- [Exercise data]
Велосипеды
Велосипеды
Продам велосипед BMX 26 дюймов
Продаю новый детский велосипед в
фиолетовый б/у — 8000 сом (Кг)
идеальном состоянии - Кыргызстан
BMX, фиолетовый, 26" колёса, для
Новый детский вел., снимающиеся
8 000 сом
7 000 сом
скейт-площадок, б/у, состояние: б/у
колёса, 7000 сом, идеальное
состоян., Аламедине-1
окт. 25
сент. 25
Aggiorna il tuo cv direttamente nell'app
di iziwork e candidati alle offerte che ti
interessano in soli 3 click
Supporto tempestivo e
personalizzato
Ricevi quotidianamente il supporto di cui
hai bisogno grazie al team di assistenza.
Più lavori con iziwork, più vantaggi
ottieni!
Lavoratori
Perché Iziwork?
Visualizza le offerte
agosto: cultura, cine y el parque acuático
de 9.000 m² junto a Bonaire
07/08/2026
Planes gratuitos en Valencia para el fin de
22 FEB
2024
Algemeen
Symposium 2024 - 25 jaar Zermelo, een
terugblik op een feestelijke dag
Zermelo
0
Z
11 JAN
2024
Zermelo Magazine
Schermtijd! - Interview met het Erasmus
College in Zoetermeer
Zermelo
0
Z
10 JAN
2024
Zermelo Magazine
--
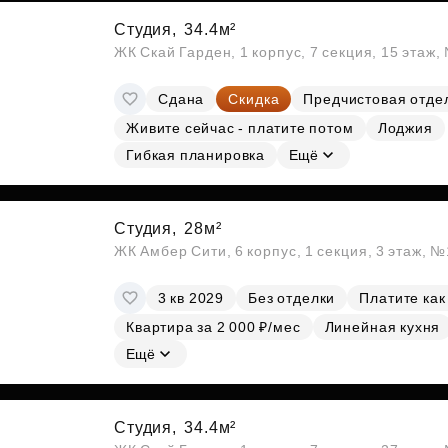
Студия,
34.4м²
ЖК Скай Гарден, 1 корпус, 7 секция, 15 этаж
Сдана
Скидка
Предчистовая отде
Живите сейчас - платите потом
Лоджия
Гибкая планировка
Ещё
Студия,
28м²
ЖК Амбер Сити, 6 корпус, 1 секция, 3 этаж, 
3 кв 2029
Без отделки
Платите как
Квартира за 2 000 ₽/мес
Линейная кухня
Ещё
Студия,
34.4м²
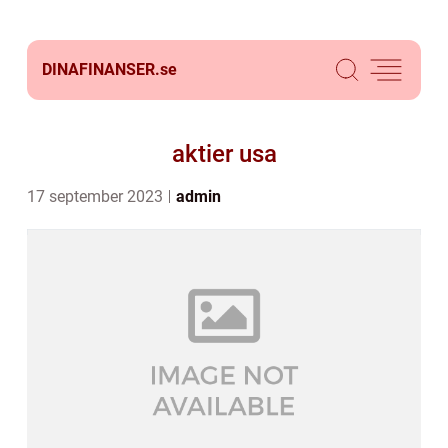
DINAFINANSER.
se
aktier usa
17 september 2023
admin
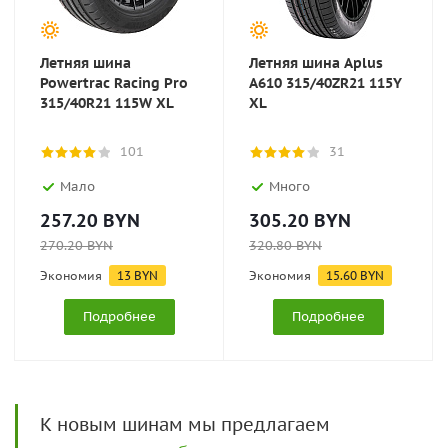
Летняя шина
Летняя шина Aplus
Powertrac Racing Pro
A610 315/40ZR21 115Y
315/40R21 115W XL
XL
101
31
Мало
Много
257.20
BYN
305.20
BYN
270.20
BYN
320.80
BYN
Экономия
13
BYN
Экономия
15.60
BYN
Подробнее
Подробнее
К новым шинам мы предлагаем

- [What is expected] Using the entries above, repeat exactly the lines from the one with "Гибкая планировка" to the one with "К новым шинам мы предлагаем", both included, and leave the pictures behind.

- [The completed task]
Гибкая планировка
Ещё
Студия,
28м²
ЖК Амбер Сити, 6 корпус, 1 секция, 3 этаж, 
3 кв 2029
Без отделки
Платите как
Квартира за 2 000 ₽/мес
Линейная кухня
Ещё
Студия,
34.4м²
DINAFINANSER.
se
aktier usa
17 september 2023
admin
Летняя шина
Летняя шина Aplus
Powertrac Racing Pro
A610 315/40ZR21 115Y
315/40R21 115W XL
XL
101
31
Мало
Много
257.20
BYN
305.20
BYN
270.20
BYN
320.80
BYN
Экономия
13
BYN
Экономия
15.60
BYN
Подробнее
Подробнее
К новым шинам мы предлагаем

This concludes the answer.